* Exercise goal
Report all lines in the records that hold the string "rocni".
[[ Dataset open ]]
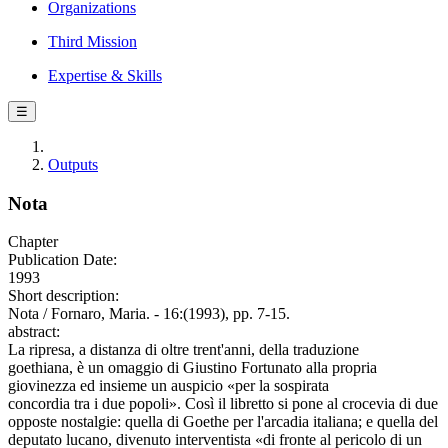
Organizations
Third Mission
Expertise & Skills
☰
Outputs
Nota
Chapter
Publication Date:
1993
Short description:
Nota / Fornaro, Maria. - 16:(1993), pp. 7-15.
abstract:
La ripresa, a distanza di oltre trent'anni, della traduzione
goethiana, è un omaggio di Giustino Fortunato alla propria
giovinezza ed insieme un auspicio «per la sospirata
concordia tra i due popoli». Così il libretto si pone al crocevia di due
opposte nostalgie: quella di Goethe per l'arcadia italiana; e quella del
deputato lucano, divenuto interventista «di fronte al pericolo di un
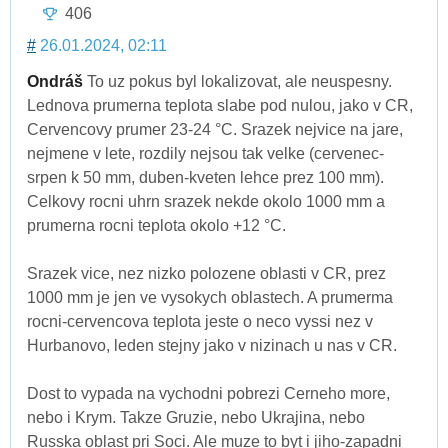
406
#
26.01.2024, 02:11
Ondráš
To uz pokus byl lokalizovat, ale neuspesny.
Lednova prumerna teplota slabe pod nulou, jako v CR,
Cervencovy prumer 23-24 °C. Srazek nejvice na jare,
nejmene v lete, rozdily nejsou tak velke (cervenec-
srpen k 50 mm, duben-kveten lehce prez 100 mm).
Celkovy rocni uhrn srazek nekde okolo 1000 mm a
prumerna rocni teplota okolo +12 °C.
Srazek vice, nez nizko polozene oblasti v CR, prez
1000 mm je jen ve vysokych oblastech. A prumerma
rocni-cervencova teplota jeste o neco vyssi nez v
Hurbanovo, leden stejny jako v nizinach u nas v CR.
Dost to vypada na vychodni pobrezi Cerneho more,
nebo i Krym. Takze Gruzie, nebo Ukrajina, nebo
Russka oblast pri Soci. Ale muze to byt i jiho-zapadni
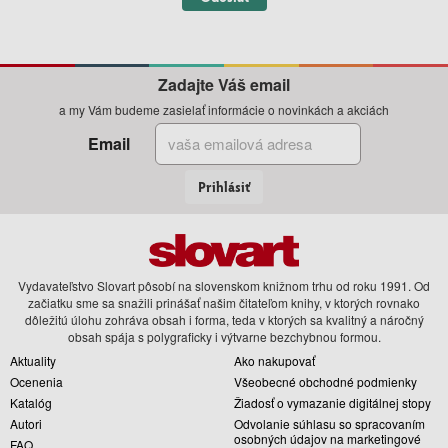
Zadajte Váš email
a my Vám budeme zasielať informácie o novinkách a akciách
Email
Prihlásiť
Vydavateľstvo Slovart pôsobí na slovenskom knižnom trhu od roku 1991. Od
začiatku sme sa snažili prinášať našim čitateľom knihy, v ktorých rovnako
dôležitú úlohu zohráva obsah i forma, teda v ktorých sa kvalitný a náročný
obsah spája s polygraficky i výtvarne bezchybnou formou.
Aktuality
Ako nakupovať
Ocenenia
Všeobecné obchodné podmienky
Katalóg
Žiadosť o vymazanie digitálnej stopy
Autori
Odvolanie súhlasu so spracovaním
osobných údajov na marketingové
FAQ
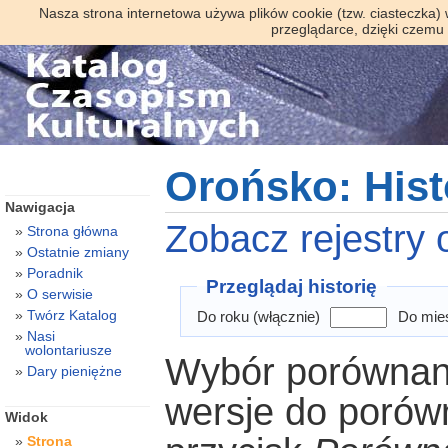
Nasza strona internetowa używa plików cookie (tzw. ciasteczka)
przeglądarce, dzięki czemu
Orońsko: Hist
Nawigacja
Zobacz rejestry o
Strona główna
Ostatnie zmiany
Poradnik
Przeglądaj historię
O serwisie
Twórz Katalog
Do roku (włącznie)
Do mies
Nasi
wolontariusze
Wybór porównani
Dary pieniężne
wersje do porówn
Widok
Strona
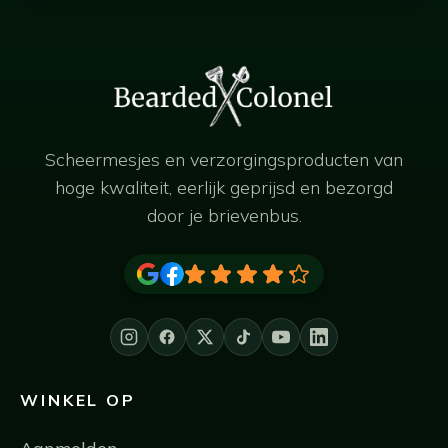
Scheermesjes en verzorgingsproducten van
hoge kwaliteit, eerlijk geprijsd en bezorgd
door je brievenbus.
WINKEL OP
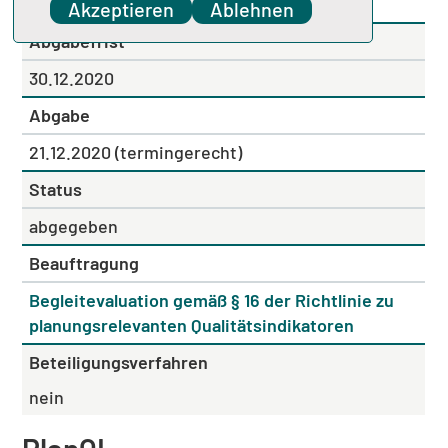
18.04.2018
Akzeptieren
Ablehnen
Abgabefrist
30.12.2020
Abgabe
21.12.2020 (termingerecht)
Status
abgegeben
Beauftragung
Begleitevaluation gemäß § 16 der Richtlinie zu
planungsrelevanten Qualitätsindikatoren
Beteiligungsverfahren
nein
[[ Dataset closed ]]
* Your response
Celkovy rocni uhrn srazek nekde okolo 1000 mm a
prumerna rocni teplota okolo +12 °C.
rocni-cervencova teplota jeste o neco vyssi nez v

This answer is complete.